Ao mesmo tempo, o padrão de vida médio dos brasileiros, medido pelo PIB per capita, deve ficar praticamente estagnado pelas próximas quatro décadas, de acordo com uma projeção da OCDE (Organização para Cooperação e Desenvolvimento Econômico).
A organização, conhecida como o clube dos países ricos, também estima uma queda no número de brasileiros ativos no mercado de trabalho e na taxa de ocupação do país nesse período. A pandemia afetou os planos da família de Vagner Benedito, 67. Agora ele vai ao Mercado Municipal de São Paulo, na região central da capital, em busca de peixes e pedaços de carne que seriam descartados pelos comerciantes.
Desempregado há mais de um ano, ele não consegue mais comprar comida como antes. “Venho da Vila Prudente [na zona leste] até a região central em busca de algo diferente para levar para casa. A gente prepara os alimentos com cuidado e não tenho vergonha de dizer que sigo vindo buscar doações, pela vida ter ficado cara demais. Tento não reclamar, mas não precisava ser assim.”
Apesar das dificuldades dos últimos meses, Benedito ainda diz acreditar que a vida pode voltar a melhorar. Ele tenta retornar ao mercado de trabalho, apesar de ver as poucas oportunidades que encontra serem preenchidas por candidatos mais jovens. “O que me move é o desejo de que minha filha, que desenha como profissional mesmo sem nunca ter estudado desenho, possa ter uma vida melhor.”

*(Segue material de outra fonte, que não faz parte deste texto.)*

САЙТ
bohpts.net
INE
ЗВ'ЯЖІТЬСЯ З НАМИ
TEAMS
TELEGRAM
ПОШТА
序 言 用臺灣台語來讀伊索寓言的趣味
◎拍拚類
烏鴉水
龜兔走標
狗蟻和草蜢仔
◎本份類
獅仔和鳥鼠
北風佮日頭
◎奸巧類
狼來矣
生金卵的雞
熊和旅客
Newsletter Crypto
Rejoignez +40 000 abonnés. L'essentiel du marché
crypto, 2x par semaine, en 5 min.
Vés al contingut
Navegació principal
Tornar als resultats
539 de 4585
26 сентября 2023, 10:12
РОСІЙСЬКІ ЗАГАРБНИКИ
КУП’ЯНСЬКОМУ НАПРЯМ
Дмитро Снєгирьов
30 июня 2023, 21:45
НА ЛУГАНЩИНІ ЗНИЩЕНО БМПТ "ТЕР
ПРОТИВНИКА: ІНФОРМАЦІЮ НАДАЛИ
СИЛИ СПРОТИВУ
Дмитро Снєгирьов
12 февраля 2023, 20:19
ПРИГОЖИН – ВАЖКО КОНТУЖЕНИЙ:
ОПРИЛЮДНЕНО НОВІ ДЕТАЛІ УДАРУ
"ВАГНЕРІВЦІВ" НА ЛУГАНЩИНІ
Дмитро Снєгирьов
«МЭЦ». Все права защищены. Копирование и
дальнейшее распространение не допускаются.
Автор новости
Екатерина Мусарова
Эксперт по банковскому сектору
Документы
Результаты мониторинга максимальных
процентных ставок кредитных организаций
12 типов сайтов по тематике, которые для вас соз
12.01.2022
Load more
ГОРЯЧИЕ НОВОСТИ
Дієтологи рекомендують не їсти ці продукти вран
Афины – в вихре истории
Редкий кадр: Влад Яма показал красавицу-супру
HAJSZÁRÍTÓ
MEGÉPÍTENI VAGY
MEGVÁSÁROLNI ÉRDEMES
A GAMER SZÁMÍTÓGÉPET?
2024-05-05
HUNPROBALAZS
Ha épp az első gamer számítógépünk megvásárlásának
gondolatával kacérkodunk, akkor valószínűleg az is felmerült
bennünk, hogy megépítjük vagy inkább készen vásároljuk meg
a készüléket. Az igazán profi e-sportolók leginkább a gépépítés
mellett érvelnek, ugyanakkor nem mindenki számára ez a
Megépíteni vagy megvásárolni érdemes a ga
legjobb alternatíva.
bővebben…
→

As estimativas mais recentes, de 2020, apontam que o aumento da fome também é preocupante, lembra Nascimento, com 55% da população vivendo em insegurança alimentar (sem ter garantia de que terá o que comer) e 9% com fome, uma situação que retrocede ao patamar de 2004. É como se tivessem ocorridos duas pandemias ao mesmo tempo: uma que serviu para destruir empregos de menor remuneração, rebaixar remunerações e afetar preços de produtos básicos para a sobrevivência dos mais pobres, enquanto outra que ajudou os ricos a ficarem ainda mais ricos.

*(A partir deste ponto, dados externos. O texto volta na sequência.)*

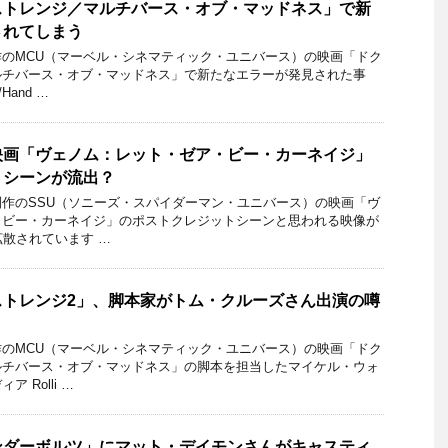
ストレンジ／マルチバース・オブ・マッドネス」で新
されてしまう
のMCU（マーベル・シネマティック・ユニバース）の映画「ドク
ルチバース・オブ・マッドネス」で新たなエラーが発見された事
Hand …
映画「ヴェノム：レット・ゼア・ビー・カーネイジ」
トシーンが流出？
作のSSU（ソニーズ・スパイダーマン・ユニバース）の映画「ヴ
・ビー・カーネイジ」のポストクレジットシーンと思われる映像が
拡散されています …
ストレンジ2」、脚本家がトム・クルーズさん出演の噂
のMCU（マーベル・シネマティック・ユニバース）の映画「ドク
ルチバース・オブ・マッドネス」の脚本を担当したマイケル・ウォ
 Rolli …
ンダーボルツ」にマット・デイモンさんがキャスティ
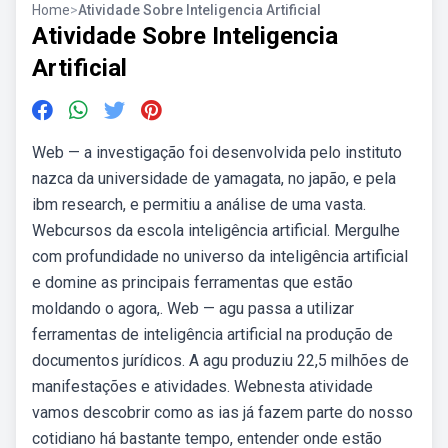
Home
>
Atividade Sobre Inteligencia Artificial
Atividade Sobre Inteligencia
Artificial
Web — a investigação foi desenvolvida pelo instituto
nazca da universidade de yamagata, no japão, e pela
ibm research, e permitiu a análise de uma vasta.
Webcursos da escola inteligência artificial. Mergulhe
com profundidade no universo da inteligência artificial
e domine as principais ferramentas que estão
moldando o agora,. Web — agu passa a utilizar
ferramentas de inteligência artificial na produção de
documentos jurídicos. A agu produziu 22,5 milhões de
manifestações e atividades. Webnesta atividade
vamos descobrir como as ias já fazem parte do nosso
cotidiano há bastante tempo, entender onde estão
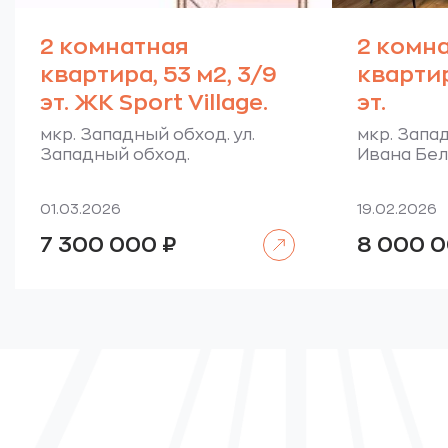
2 комнатная
2 комн
квартира, 53 м2, 3/9
квартир
эт. ЖК Sport Village.
эт.
мкр. Западный обход. ул.
мкр. Запад
Западный обход.
Ивана Бел
01.03.2026
19.02.2026
Читать далее
7 300 000
₽
8 000 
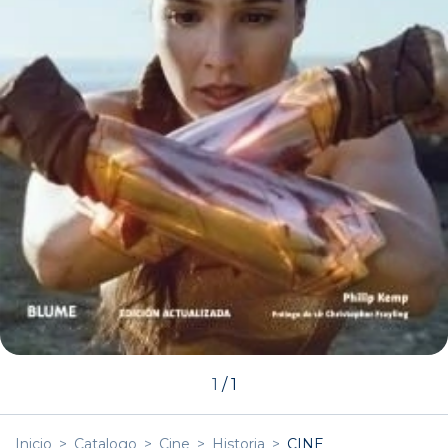
1
/
1
Inicio
>
Catalogo
>
Cine
>
Historia
>
CINE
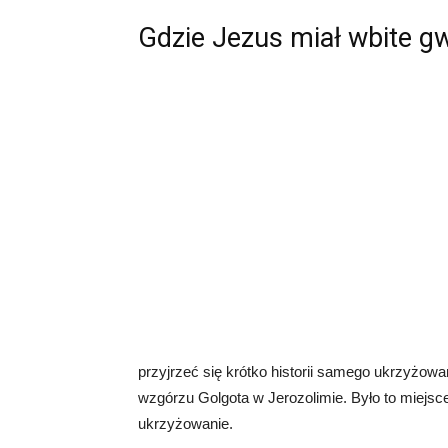
Gdzie Jezus miał wbite g
przyjrzeć się krótko historii samego ukrzyżow
wzgórzu Golgota w Jerozolimie. Było to miejsc
ukrzyżowanie.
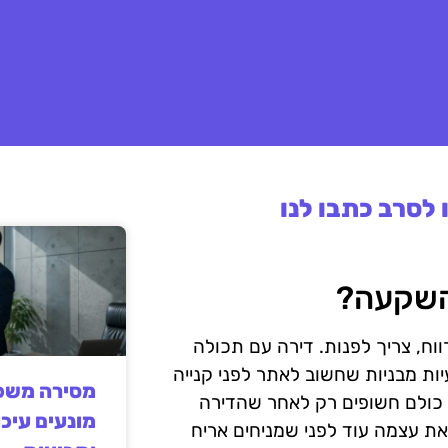
לסרב כתבו לנו
להשקעה?
ווח, צריך לפנות. דירה עם תכולה
ות מבניות שחשוב לאתר לפני קנייה
מסירה משפט
– כולם חשופים רק לאחר שהדירה
מונעים עיכו
את עצמה עוד לפני שמניחים אריח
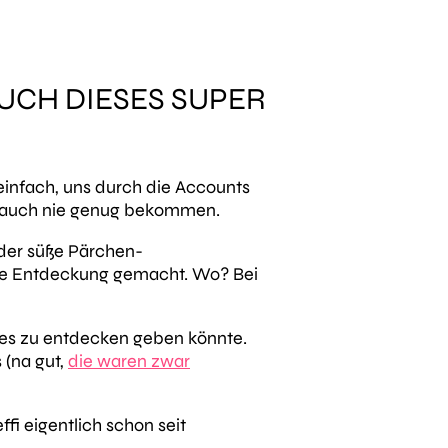
AUCH DIESES SUPER
s einfach, uns durch die Accounts
ch auch nie genug bekommen.
oder süße Pärchen-
ue Entdeckung gemacht. Wo? Bei
ues zu entdecken geben könnte.
 (na gut,
die waren zwar
i eigentlich schon seit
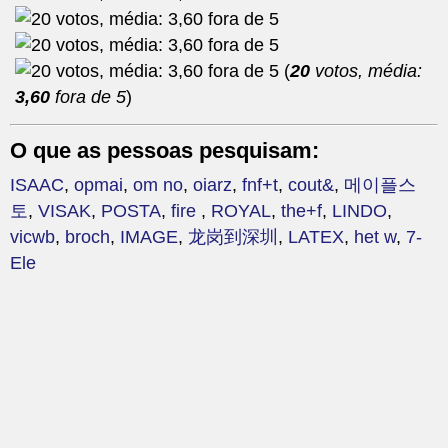
(
20
votos, média:
3,60
fora de 5
)
O que as pessoas pesquisam:
ISAAC
,
opmai
,
om no
,
oiarz
,
fnf+t
,
cout&
,
메이플스
토
,
VISAK
,
POSTA
,
fire
,
ROYAL
,
the+f
,
LINDO
,
vicwb
,
broch
,
IMAGE
,
龙岗到深圳
,
LATEX
,
het w
,
7-
Ele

Para Cardomingo, a saída da pandemia vai impor desafios ainda maiores que os anteriores, para a redução da desigualdade. “No mundo, o que se discute é uma ampliação de serviços públicos essenciais e isso se divide em identificar a importância da educação e também na de serviços de cuidado. Isso está ocorrendo tanto nos Estados Unidos, que agora falam em planos de zerar a pobreza infantil em um ano, quanto na Europa.”
“A nossa resposta deveria se dar por meio da reforma tributária, como parte do diagnóstico de que os super-ricos estão ainda mais ricos, enquanto os outros estão lutando pela sobrevivência na base, e os primeiros deveriam contribuir mais para a sociedade, pagando mais impostos”, defende Nascimento.